Just Sit With It
Living with intention, particularly amidst the noise of adult life, can feel elusive at best. Without even noticing, we get swept up in the noise as we try to just put one foot in front of the other and check off the next task.
I don't want to live like that.
I want to mine the full depths of my and our adventure in this world.
Whether it’s in a book, song, poem, podcast, or coming out of somebody’s mouth - I often hear or read some wise words that shake something awake inside of me. The words might be affirming, challenging, the perfect capture of a hard to describe idea, or a swift kick in the pants. When I take the time to just sit with it…to pause and think deeply about the words and about my relationship to those words…that’s when I’m able to find the meaning that helps me think and act differently. So in this podcast, I’ll bring that experience to you - wise words that a range of people from all walks of life have shared about living a more intentional, deeply experienced life. And we will have some dialogue with others around what those words might mean. It will be a structured space where we can slow down and maybe even get disrupted in ways you and I were needing.
Just Sit With It
More Both/And and Less Either/Or
In this episode, my friend Dr. Jude Garnier joins me for a discussion about our abilities to more patiently hold seemingly opposite perspectives, possibly in the same moment, and how we can more patient in how we make sense of what's going on around us.

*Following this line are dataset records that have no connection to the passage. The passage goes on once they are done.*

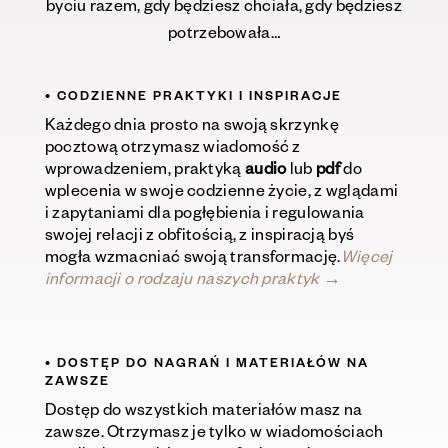
byciu razem, gdy będziesz chciała, gdy będziesz
potrzebow
ała
…
• CODZIENNE PRAKTYKI I INSPIRACJE
Każdego dnia prosto na swoją skrzynkę
pocztową otrzymasz wiadomość z
wprowadzeniem, praktyką
audio
lub
pdf
do
wplecenia w swoje codzienne życie, z wglądami
i zapytaniami dla pogłębienia i regulowania
swojej relacji z obfitością, z inspiracją byś
mogła wzmacniać swoją transformację.
Więcej
informacji o rodzaju naszych praktyk →
• D
OSTĘP DO NAGRAŃ I MATERIAŁÓW NA
ZAWSZE
Dostęp do wszystkich materiałów masz na
zawsze. Otrzymasz
je tylko w wiadomościach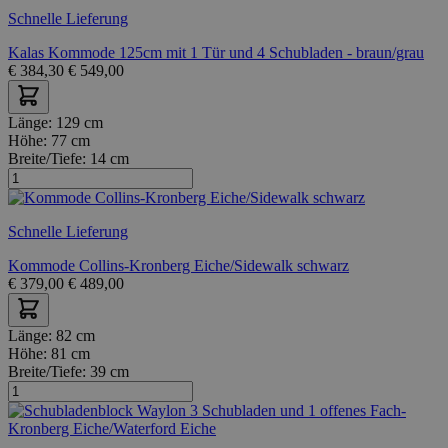
Schnelle Lieferung
Kalas Kommode 125cm mit 1 Tür und 4 Schubladen - braun/grau
€
384,30
€
549,00
Länge:
129 cm
Höhe:
77 cm
Breite/Tiefe:
14 cm
Schnelle Lieferung
Kommode Collins-Kronberg Eiche/Sidewalk schwarz
€
379,00
€
489,00
Länge:
82 cm
Höhe:
81 cm
Breite/Tiefe:
39 cm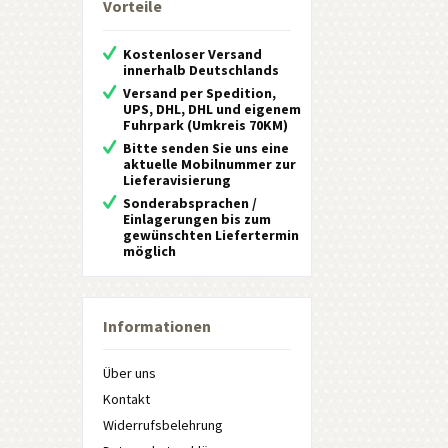
Vorteile
Kostenloser Versand
innerhalb Deutschlands
Versand per Spedition,
UPS, DHL, DHL und eigenem
Fuhrpark (Umkreis 70KM)
Bitte senden Sie uns eine
aktuelle Mobilnummer zur
Lieferavisierung
Sonderabsprachen /
Einlagerungen bis zum
gewünschten Liefertermin
möglich
Informationen
Über uns
Kontakt
Widerrufsbelehrung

We use this quote from Dr. Robert Kegan to get us started: “You start…constructing a world that is much more friendly to contradiction, to oppositeness, to being able to hold onto multiple systems of thinking…This means that the self is more about movement through different forms of consciousness than about defending and identifying with any one form.”
And then we move on to another Robert Kegan quote Jude brought along: "Successfully functioning in a society with diverse values, traditions and lifestyles requires us to have a relationship to our own reactions rather than be captive to them. To resist our tendencies to make right or true, that which is nearly familiar, and wrong or false, that which is only strange."